Play Ball!
/A few weeks ago I wrote a blog post about an 11-year old girl who loves to play baseball. In New Hampshire, where she lives, she ended up in the midst of a controversy created by adult coaches, after a coach allegedly threatened to "bean" her as a tactic to get her to quit playing.
Here is that girl at bat in a scrimmage of the Boston Slammers, an all-girl baseball team. After the Slammers' coaches heard about her situation with her New Hampshire league, where she was the only girl in her age group, the Boston Slammers invited her to play on their team. On Sunday afternoon, she did. Her father, Dan, drove her an hour and a half from Southern New Hampshire to Boston to practice with the Slammers, and while expressing his gratitude for their invitation, he told me that until the Slammers called he hadn't known that all girls baseball teams and leagues existed. Instead of being the only girl on a team, his daughter is now surrounded by girls her age who love playing baseball as much as she does.
Meanwhile, back in New Hampshire, the Oyster River Youth Association, who oversees sports activities for youth in this three-town region of Southern New Hampshire, completed their own "independent" investigation of the alleged coaches' threat – that they said they would instruct a player to “bean” this player. Other coaches had brought this information to the attention of the girl's father. After the association president claimed in a newspaper was false, he arranged for the investigation to take place. On May 2, the association released their findings. The coach found to have made a comment regarding wanting this player to quit – though he denied proposing that any physical harm be done to her – was dismissed.
Still pending is what will happen in the wake of these investigative findings. In Durham, one of the three towns whose youth play sports through this association, the town council voted to withhold funds until the report was issued.
For now the Boston Slammers are this 11-year old's new team.
On May 18 the Boston Slammers, fielding two full teams, will travel to New Jersey for the regional Baseball for All tournament named after Maria Pepe, whose 1974 legal action made it possible for girls to play Little League Baseball in New Jersey.
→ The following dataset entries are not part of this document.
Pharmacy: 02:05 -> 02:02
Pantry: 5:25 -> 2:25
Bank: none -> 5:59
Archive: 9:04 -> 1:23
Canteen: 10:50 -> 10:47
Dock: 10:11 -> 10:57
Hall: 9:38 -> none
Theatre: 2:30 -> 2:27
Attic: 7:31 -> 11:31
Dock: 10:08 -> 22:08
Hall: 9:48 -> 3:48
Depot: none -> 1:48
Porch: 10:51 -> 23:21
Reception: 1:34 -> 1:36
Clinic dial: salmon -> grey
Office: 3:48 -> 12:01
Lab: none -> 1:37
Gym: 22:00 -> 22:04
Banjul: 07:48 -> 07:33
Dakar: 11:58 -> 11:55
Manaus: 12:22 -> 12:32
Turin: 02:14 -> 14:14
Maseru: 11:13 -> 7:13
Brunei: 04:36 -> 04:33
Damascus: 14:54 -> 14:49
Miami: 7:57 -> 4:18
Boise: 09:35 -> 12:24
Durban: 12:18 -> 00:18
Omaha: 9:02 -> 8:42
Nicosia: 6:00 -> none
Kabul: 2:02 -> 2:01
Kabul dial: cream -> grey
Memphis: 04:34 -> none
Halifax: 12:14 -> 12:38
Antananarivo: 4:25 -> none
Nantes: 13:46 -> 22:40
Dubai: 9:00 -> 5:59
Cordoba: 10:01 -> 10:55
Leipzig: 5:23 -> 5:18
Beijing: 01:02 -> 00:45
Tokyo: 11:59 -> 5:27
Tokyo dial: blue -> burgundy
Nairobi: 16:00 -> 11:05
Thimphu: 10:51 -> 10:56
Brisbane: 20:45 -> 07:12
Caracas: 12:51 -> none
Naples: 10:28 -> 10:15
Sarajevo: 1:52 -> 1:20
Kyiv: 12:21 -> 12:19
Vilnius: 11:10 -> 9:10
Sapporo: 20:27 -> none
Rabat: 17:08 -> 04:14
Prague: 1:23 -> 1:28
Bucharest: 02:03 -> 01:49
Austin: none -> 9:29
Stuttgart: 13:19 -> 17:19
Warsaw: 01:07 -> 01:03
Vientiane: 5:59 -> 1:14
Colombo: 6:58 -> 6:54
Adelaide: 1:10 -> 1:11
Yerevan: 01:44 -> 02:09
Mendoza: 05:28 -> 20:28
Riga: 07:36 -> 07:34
In neighboring Delaware, two girls, Kim Green and Alice Weldin heard that girls were playing Little League and they wanted to do the same. When they discovered the ruling didn't apply to them, Kim's mother, Sylvia, threatened legal action and then started a Little League team all their own. The girls' team was called the Angels. Kim's father, Dallas, then the Phillies’ director of minor leagues and scouting and would become the Phillies manager in 1979, was asked about his daughter playing Little League with the boys, "he told them if a girl was good enough to compete with the boys, she should be allowed to do it," according to the Washington Post.
A baseball player's mom, Karen Zerby Buzzelle, founded the Boston Slammers. When I hung out along the sidelines yesterday afternoon and watched the girls scrimmage, it was mostly moms who were sitting with me. Then, there was one dad from New Hampshire who had brought his 11-year old daughter to this neighboring state so she could play baseball with girls. This strikes me as not so different than what happened in 1974 when girls from the neighboring states of New Jersey and Delaware wanted to play baseball, and inspired by each other, they did.